5
He'd fucked up.
Davis stared at the medbay ceiling, mentally cataloging every place that hurt. The list was long. The energy weapon's damage radiated through his chest in waves, dulled now by whatever cocktail Covak had found that worked. Still felt like someone had driven a plasma torch through his sternum, but at least he could think again.
The quiet hum of medical equipment filled the silence. That, and the occasional soft click of Spot's legs against the deck as the little drakeen core repositioned itself near Mira's feet. The robot had appointed itself her guardian, glaring at him like he was a potential threat.
Smart little bastard.
Through half-lidded eyes, he watched Mira check the readings on the handheld scanner. She moved with quiet efficiency, her movements precise as she recorded his vitals. The blue glow from her tablet illuminated her face in the dimmed medbay lighting, casting shadows that accentuated the delicate curve of her cheekbone, the line of her jaw. Her hair had come loose from its usual tight bun, blonde wisps falling around her face. She tucked them behind her ear with an absent gesture that seemed intimate.
She chewed her bottom lip when concentrating. Huh. He'd never noticed that before.
She glanced up and caught him watching her. Their eyes locked before he could pretend to be looking at something else. A flush crept across her cheeks, warming her skin in the blue light.
She touched her face. "What? Do I have something on me?"
He cleared his throat, the sound loud in the quiet room. "No. Just... thanks. For staying."
His voice came out rough, sandpaper-edged. He blamed it on the pain, not on the way she'd looked at him.
"You should get some rest," he added, not meaning it. "I'm fine now."
"I told Covak I'd monitor you," she said, eyes flicking back to her tablet. "I don't leave jobs half-finished."
Spot chirped in agreement, settling beside her chair. Davis studied her determined expression, the set of her jaw. There was steel beneath that outwardly gentle manner. It reminded him of how she'd faced him down at the scrapyard, refusing to back down.
"You're stubborn," he said, the words slipping out before he could stop them. The meds were working then. "Noticed that about you. How you take on responsibilities. How hard you work."
No, he hadn't meant to say any of that, but the words were out there now and he couldn’t take them back.
Her eyes widened.
"Is that supposed to be an insult or a compliment?" she asked, wariness in her voice.
"Observation." He moved on the bed, wincing as pain flared across his chest. “Was it stubbornness that kept you with Rettnor?"
The moment the name left his lips, something shifted in the air between them. Her expression shuttered, eyes distant. She busied herself checking the monitor, movements stiff and mechanical.
"That was different," she said in a low voice.
Heat surged through his veins, a sensation separate from the burning in his chest. The mere thought of the asshole doctor triggered something primal in him, something ugly and possessive that had no business existing. Metal groaned as his fingers curled around the edge of the bed.

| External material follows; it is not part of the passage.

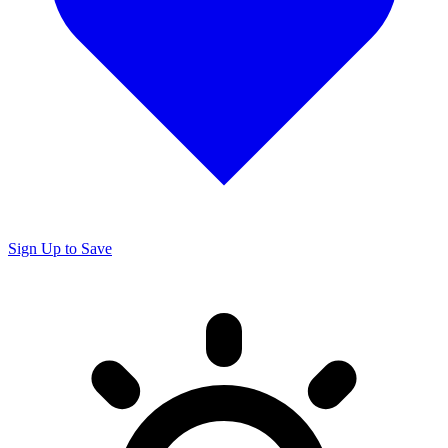
Sign Up to Save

"How?" The word came out a harsh demand. "How was it different?"
The monitors betrayed him, beeping faster as his heart rate climbed. She glanced at them, then back at him, her distant expression replaced with confusion.
"Are you okay? Your vitals are spiking." She reached for the scanner beside him.
He ignored the question, ignored the pain, ignored the rational part of his brain screaming at him to shut up. The meds had loosened something in him, unleashed something dark and hungry that had been chained beneath layers of control.
"Why him?" he demanded. "Why the fuck would you stay with someone like that?"
Her face drained of color.
"You don't get to interrogate me about my past," she said, voice shaking despite the steel in her words.
But he was beyond hearing the warning. Something inside him needed to know, needed to understand the hold Rettnor had had on her.